Ministers are faced with a set of choices as to how the ban should be implemented. The Government's ideal outcome would be a total ban of the consumption of snack-foods in any public area (including schools, workplaces, public houses and oil rigs), and a strict rationing system per household. At the other end of the scale is an option to allow the public consumption of 'baked not fried' products, but only in pubs which already serve food. Interestingly, the actual purchase of the snacks in question is unlikely to be made illegal.

Chemists have already started stocking 'salt n starch' patches to help people to kick the habit, but public opinion generally seems to be that the Government have gone too far. We asked some people in the steet, and the words 'nanny state', 'Big Brother', 'political correctness gone mad', and 'delicious crisps' were mentioned in almost every conversation. Roger Fringe, a member of the public, told us: "When I go to the pub, I like to have a packet of crisps with my pint and my fag. Who doesn't! Sometimes I'll have some pork scratchings. It's my choice, and I'm not hurting anybody. Now I'm going to be treated like a criminal!"

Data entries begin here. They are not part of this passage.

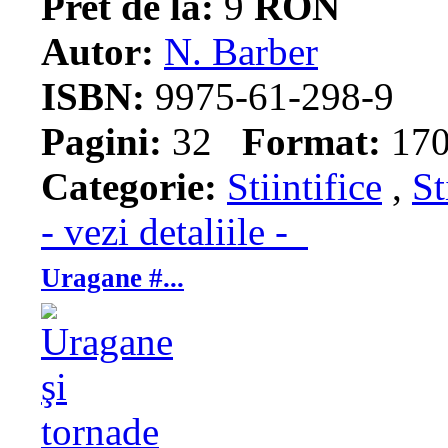
Pret de la:
9
RON
Autor:
N. Barber
ISBN:
9975-61-298-9
Pagini:
32
Format:
170
Categorie:
Stiintifice
,
St
- vezi detaliile -
Uragane #...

Publicans and newsagents are stocking up to 6 times their normal quantities of crisps and nuts, in preparation for the public stampede to consume as many snacks as they can before the ban comes into effect. We've already had reports of parents filling their childrens' school bags with Pringles and encouraging them to eat them at every possible opportunity. Parents' group KidLove told us: "This will show the Government that we are capable of making the right decisions for ourselves, and for our children."